In 2022, more than 15,000 business owners received personalised information after the initial disaster, including a two–page flood recovery–business support document by personalised email. Of these businesses, over 6,500 engaged with this communication (equating to a 43% open rate compared to the 19.6% industry benchmark for government).
In response to the 2023–24 summer floods, the Council rapidly deployed the same approach and identified 781 businesses in the impacted area. Personalised communication was sent to 730 businesses, and more than 40%, 315 businesses engaged with the assistance provided.
Previously, the Council’s primary information source on potentially affected businesses has been a rates database, which often fails to include those operators who are not property owners.
The Council’s new approach has reduced the economic impact of disasters. There has been no significant increase in GST cancellation rates in the region. Pre–covid the region experienced a 3.23% business exit rate; this exit rate was 3.53% in 2021–22 and 3.18% 2022–23.

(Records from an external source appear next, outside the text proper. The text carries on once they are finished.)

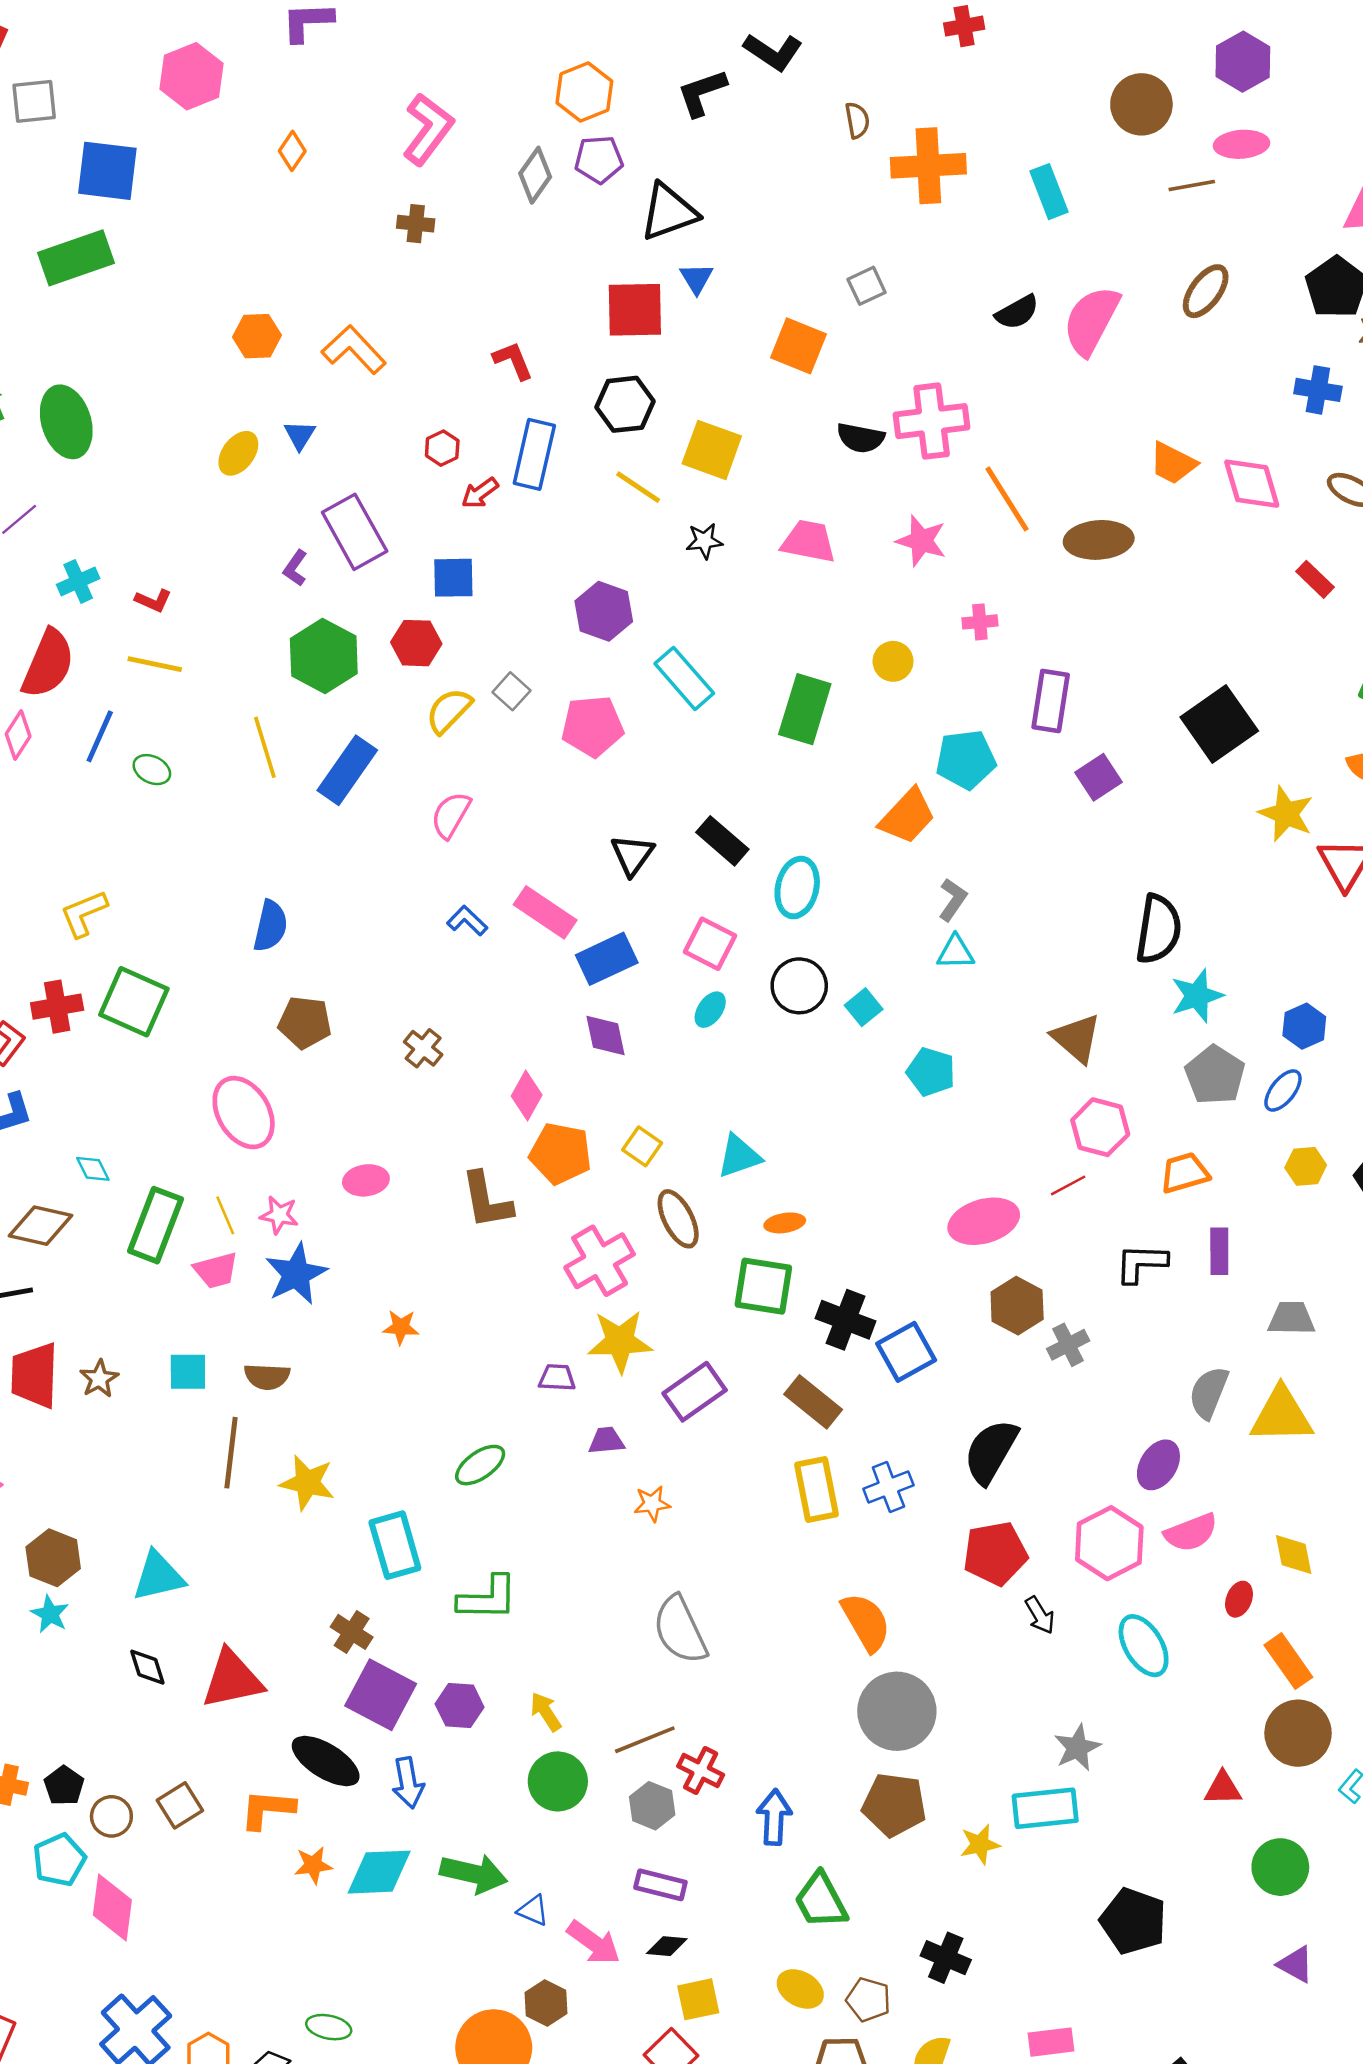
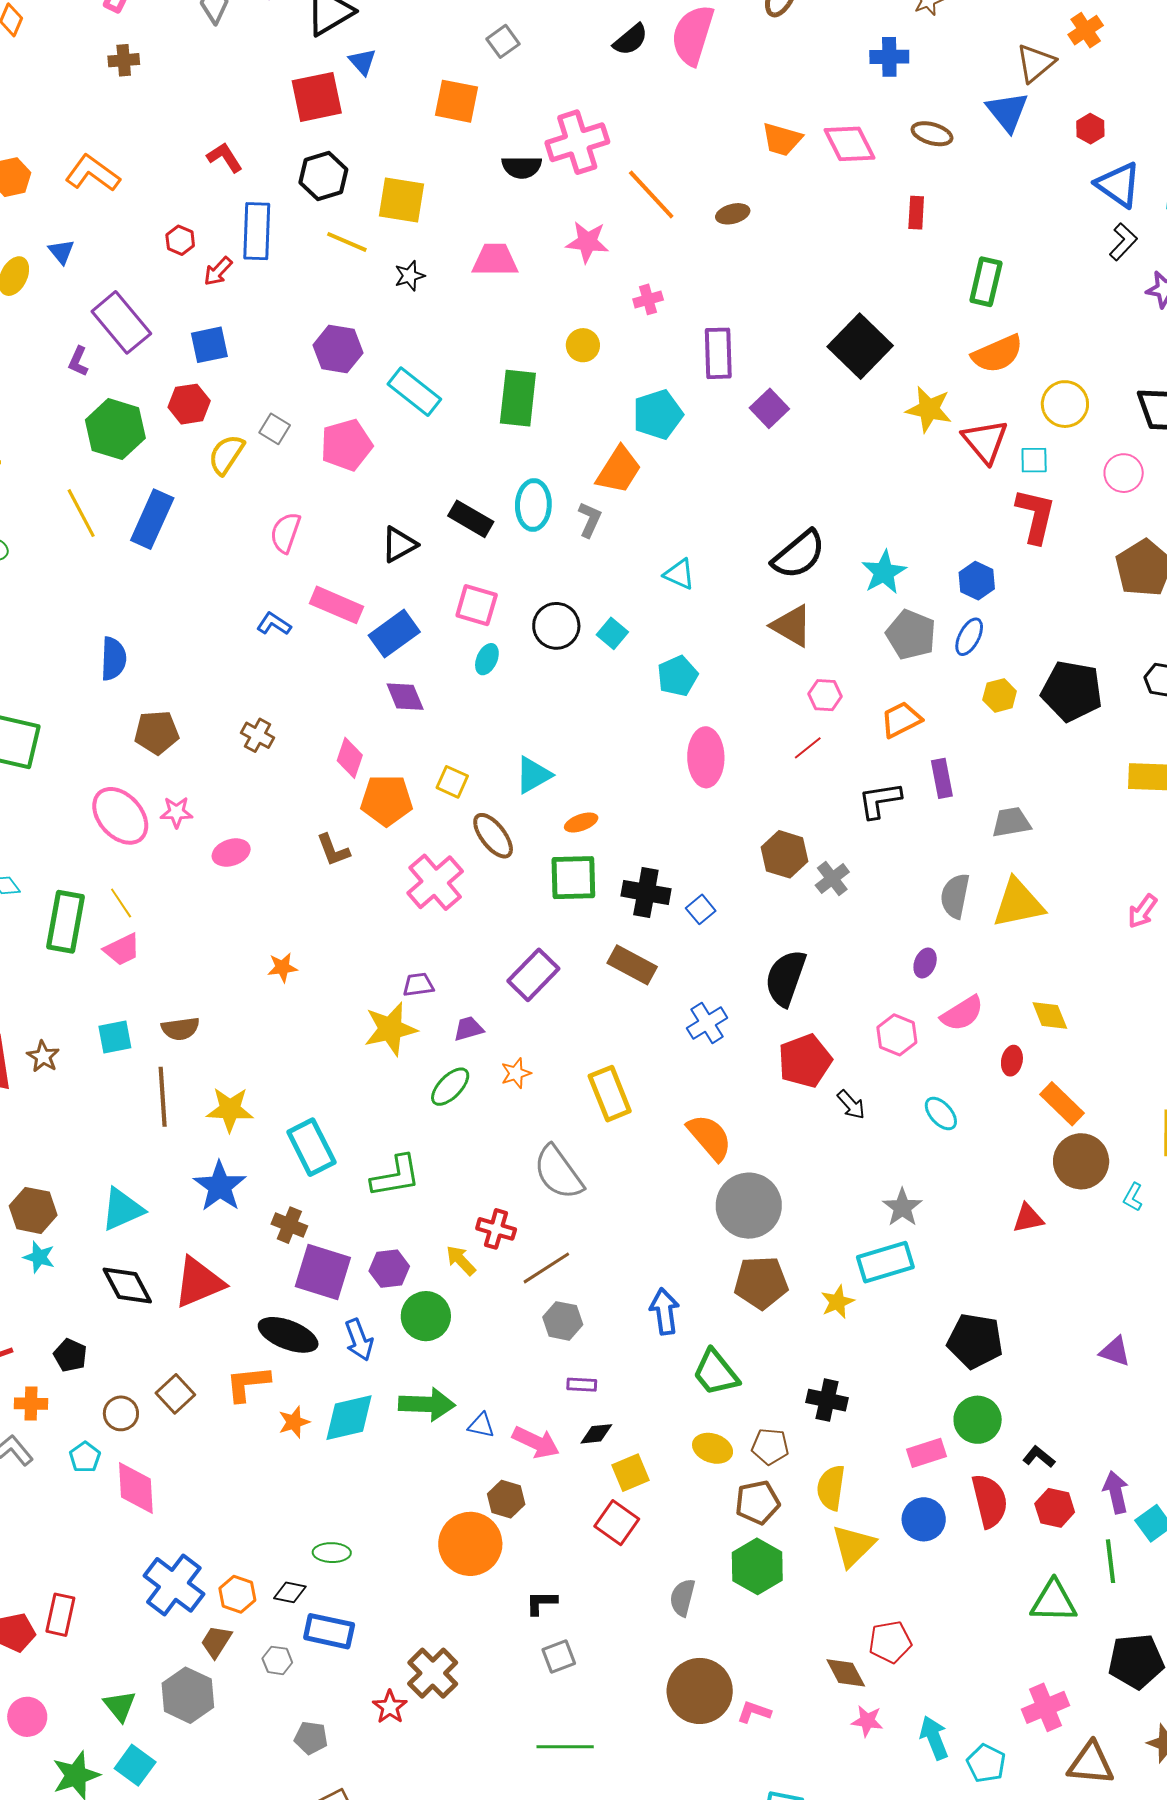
brown ellipse: (1099, 540) -> (733, 214), size x0.6
red rectangle: (1315, 579) -> (916, 213), turned 60
pink semicircle: (451, 815) -> (285, 533), moved
black triangle: (632, 855) -> (399, 544), turned 36
cyan ellipse: (797, 888) -> (533, 505), moved
gray L-shape: (953, 900) -> (590, 520), moved
black semicircle: (1158, 929) -> (799, 555), moved, turned 52
cyan triangle: (956, 952) -> (679, 574), turned 36
cyan pentagon: (931, 1072) -> (678, 676), turned -30
pink hexagon: (1100, 1127) -> (825, 695), size x0.7
brown L-shape: (487, 1200) -> (333, 850), size x0.7
pink star: (279, 1215) -> (176, 812), moved
pink ellipse: (984, 1221) -> (706, 757), moved, turned -64
blue star: (296, 1274) -> (220, 1186), moved
yellow star: (620, 1341) -> (390, 1029), moved
blue square: (906, 1352) -> (701, 909), size x0.6
green ellipse: (480, 1465) -> (450, 1087), moved
purple ellipse: (1158, 1465) -> (925, 963), size x0.7
yellow rectangle: (816, 1489) -> (610, 1094), moved
pink hexagon: (1109, 1543) -> (897, 1035), size x0.7
cyan ellipse: (1144, 1646) -> (941, 1114), size x0.7
black diamond: (147, 1667) -> (127, 1285), size x1.5
red cross: (701, 1770) -> (496, 1229), moved
green circle: (558, 1781) -> (426, 1316), moved
black pentagon: (64, 1786) -> (70, 1355), moved
cyan pentagon: (59, 1860) -> (85, 1457), size x0.7
green circle: (1280, 1867) -> (978, 1420), moved
purple rectangle: (660, 1885) -> (582, 1385), size x0.7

These outcomes are exceptional as the projected closures could have been as high as 21% according to these outcomes are exceptional as the projected closures could have been as high as 21% according to Australian Business Roundtable for Disaster Resilience & Safer Communities, which reported that 80% of businesses affected by a natural disaster do not reopen or fail within two years.
About the Category
The ‘Disaster Readiness and Recovery’ category recognises local government initiatives which:
- support communities to manage and adapt to climatic events by investing in disaster prevention, recovery and preparedness;
- actively reduce risks from disasters and pandemics, particularly as they impact local communities;
- ensure the Australian community is prepared to endure more frequent challenging events; and/or
- implement programs and policies that ensure communities survive and prosper following these events.
Successful initiatives in this award category benefit communities by:
- lowering the potential impacts of disasters and pandemics by analysing and managing the causes;
- identifying risks and mapping capacity to respond to hazards;
- protecting lives and livelihoods, communities and individuals; and/or
- reducing damage or loss from disaster, particularly when it comes to public and private infrastructure.